╭─ RECORDS PROVIDED

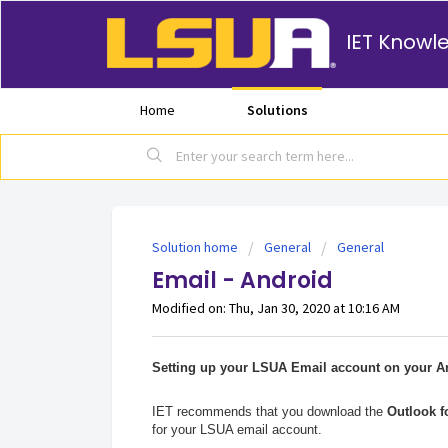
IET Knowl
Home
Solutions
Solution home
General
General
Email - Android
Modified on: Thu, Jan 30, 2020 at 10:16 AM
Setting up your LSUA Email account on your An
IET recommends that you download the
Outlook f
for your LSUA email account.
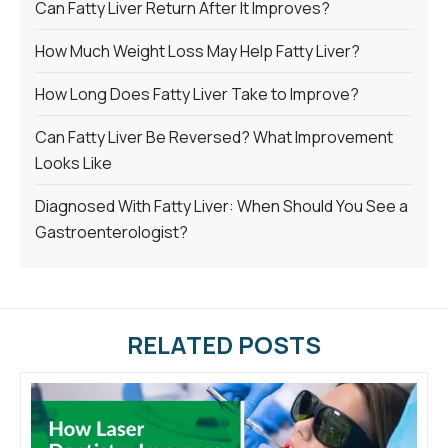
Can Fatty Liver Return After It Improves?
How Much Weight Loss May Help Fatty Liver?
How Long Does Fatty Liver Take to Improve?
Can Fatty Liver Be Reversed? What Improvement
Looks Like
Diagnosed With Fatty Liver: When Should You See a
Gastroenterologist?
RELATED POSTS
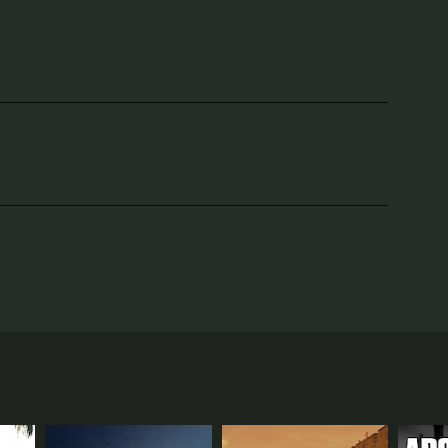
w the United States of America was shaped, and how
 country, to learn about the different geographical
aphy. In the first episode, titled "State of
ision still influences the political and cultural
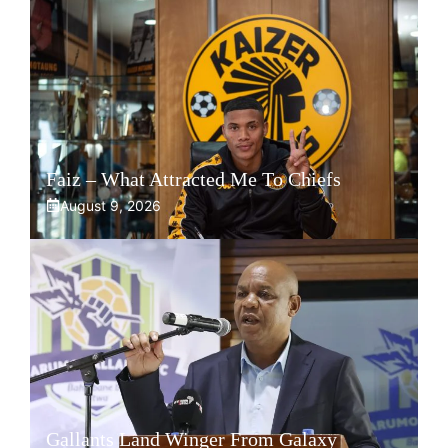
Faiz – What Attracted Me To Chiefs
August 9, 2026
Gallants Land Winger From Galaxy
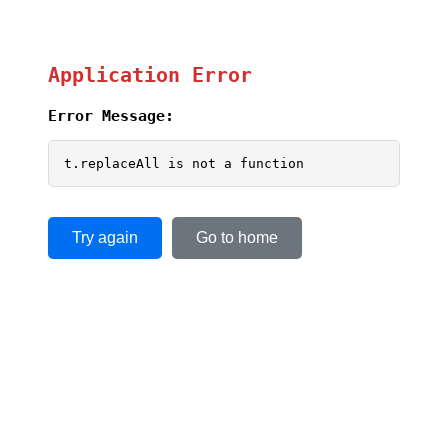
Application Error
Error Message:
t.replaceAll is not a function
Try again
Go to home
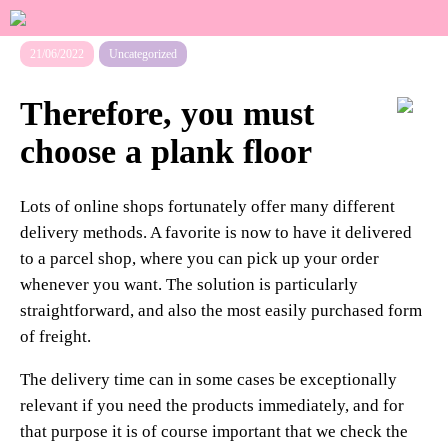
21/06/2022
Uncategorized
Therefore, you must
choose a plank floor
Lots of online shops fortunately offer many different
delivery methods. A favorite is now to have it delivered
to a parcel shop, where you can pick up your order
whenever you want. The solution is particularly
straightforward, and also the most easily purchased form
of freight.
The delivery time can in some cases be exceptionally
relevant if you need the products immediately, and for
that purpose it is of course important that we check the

╰─
╭─ RECORDS PROVIDED

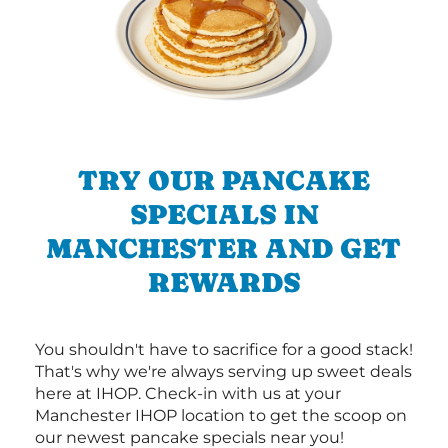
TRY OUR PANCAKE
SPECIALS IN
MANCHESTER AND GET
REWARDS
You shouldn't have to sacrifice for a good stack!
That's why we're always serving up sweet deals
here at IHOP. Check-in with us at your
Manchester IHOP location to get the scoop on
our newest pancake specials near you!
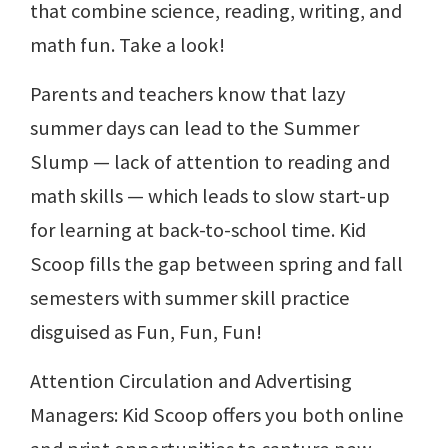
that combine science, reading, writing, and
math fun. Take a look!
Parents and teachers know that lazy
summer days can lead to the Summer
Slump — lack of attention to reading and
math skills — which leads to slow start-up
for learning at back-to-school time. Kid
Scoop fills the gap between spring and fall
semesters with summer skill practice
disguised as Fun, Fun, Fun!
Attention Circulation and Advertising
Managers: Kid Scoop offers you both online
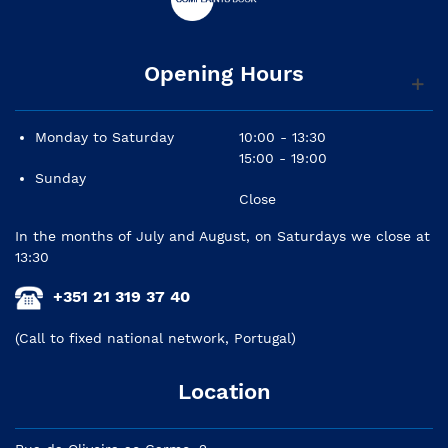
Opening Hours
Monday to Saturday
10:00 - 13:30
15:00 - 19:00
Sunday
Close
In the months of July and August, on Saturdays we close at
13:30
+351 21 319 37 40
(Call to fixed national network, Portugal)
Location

╰─

▸ WHAT TO PRODUCE
Using the data above, retype exactly the lines from the line with "Setting up your LSUA Email account on your An" to the line with "that purpose it", inclusive. No pictures and nothing else.

▸ EXERCISE RESPONSE
Setting up your LSUA Email account on your An
IET recommends that you download the
Outlook f
for your LSUA email account.
Can Fatty Liver Return After It Improves?
How Much Weight Loss May Help Fatty Liver?
How Long Does Fatty Liver Take to Improve?
Can Fatty Liver Be Reversed? What Improvement
Looks Like
Diagnosed With Fatty Liver: When Should You See a
Gastroenterologist?
RELATED POSTS
w the United States of America was shaped, and how
 country, to learn about the different geographical
aphy. In the first episode, titled "State of
ision still influences the political and cultural
Faiz – What Attracted Me To Chiefs
August 9, 2026
Gallants Land Winger From Galaxy
Application Error
Error Message:
t.replaceAll is not a function
Try again
Go to home
21/06/2022
Uncategorized
Therefore, you must
choose a plank floor
Lots of online shops fortunately offer many different
delivery methods. A favorite is now to have it delivered
to a parcel shop, where you can pick up your order
whenever you want. The solution is particularly
straightforward, and also the most easily purchased form
of freight.
The delivery time can in some cases be exceptionally
relevant if you need the products immediately, and for
that purpose it is of course important that we check the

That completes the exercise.